The aspiration for education…
After the Godhra tragedy and the riots that followed in Gujarat in 2002, I went to Ahmedabad as a journalist to report on the ground situation. Seventeen years have gone by, but I vividly remember, as though it had been told to me yesterday, the reply I got to my question on the future of Muslims in Gujarat after these events. The question was posed to a Muslim corporator from the city. He paused for some 30 seconds and said: “Jo soch saktey hei, unka kuch bhi nahi. Jo nahi soch saktey, unka toh waise bhi nahi (There is no future for those Muslims here who can think. Those who can’t, anyway, never had a future).”
The full impact of that statement has haunted me for years, and its wisdom can be applied to any uneducated or non-thinking person anywhere in the world.

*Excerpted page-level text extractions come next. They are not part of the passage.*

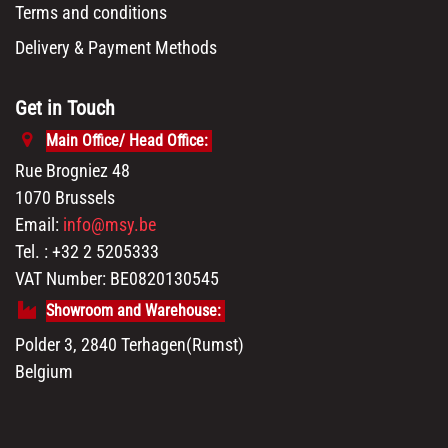
Terms and conditions
Delivery & Payment Methods
Get in Touch
Main Office/ Head Office:
Rue Brogniez 48
1070 Brussels
Email:
info@msy.be
Tel. : +32 2 5205333
VAT Number: BE0820130545
Showroom and Warehouse:
Polder 3, 2840 Terhagen(Rumst)
Belgium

Thinking, wisdom and knowledge come from extensive reading, and that too with quality education. But though we, the privileged classes, might aspire for the best quality of education that we can get for our children, there are millions of Indians for whom any education, even literacy, remains a dream beyond their reach.
This fact, and the Ahmedabad corporator’s words, were reinforced for me when I first read Bill Gates’ account of what it is like to live at less than two dollars a day, which we have featured in this issue. Of the six such persons Gates has interacted with and quoted, three have stated their strong desire to save money for their children’s education, and of these, I am not surprised, two are from India!
One of them is Lal Mohammed, who has been working as a rickshaw puller in Kolkata for 15 years. “He supports his wife and three children with his small income (less than $2 a day). But he and his wife have big dreams for their children, hoping that they will grow up and get an education and a higher paying job than he has,” says Gates.
Devli Bai is a day labourer in Rajasthan, who works at construction sites. Divorced from her husband, she takes care of her daughter (10) and son (6). Her dream is to invest in her children’s education! Same is the aspiration of Awoke Mose, a smallholder farmer in Ethiopia. He has five children; his dream… you guessed it right… is to save “whatever money he can for his children’s education. His oldest daughter recently graduated from college.
When education is such a huge aspiration among the poor masses in India — in so many small Indian towns and villages I have seen people cutting down on their food to send their children to private schools — it should be a heavy burden on our collective conscience that India’s literacy rate is stuck at a dismal 74 per cent. That is why, when at any Rotary conference I hear a senior leader express his dream of making India totally literate, by 2020 a few years ago, and now 2025, it gives me goosebumps. Just imagine the headline: “Rotary helps bring total literacy to India”. Wouldn’t that be an even greater achievement than making India Polio-free?
While one gives physical dignity and the power of mobility, the other sets your mind free and fills it with all kinds of achievable dreams and goals and gives you the most important weapon — the power of choice. Education empowers you and gives you the ability to take control of your life, your destiny. An educated woman can defy prejudices and roadblocks and stand up and say: My life, my rules, my choice.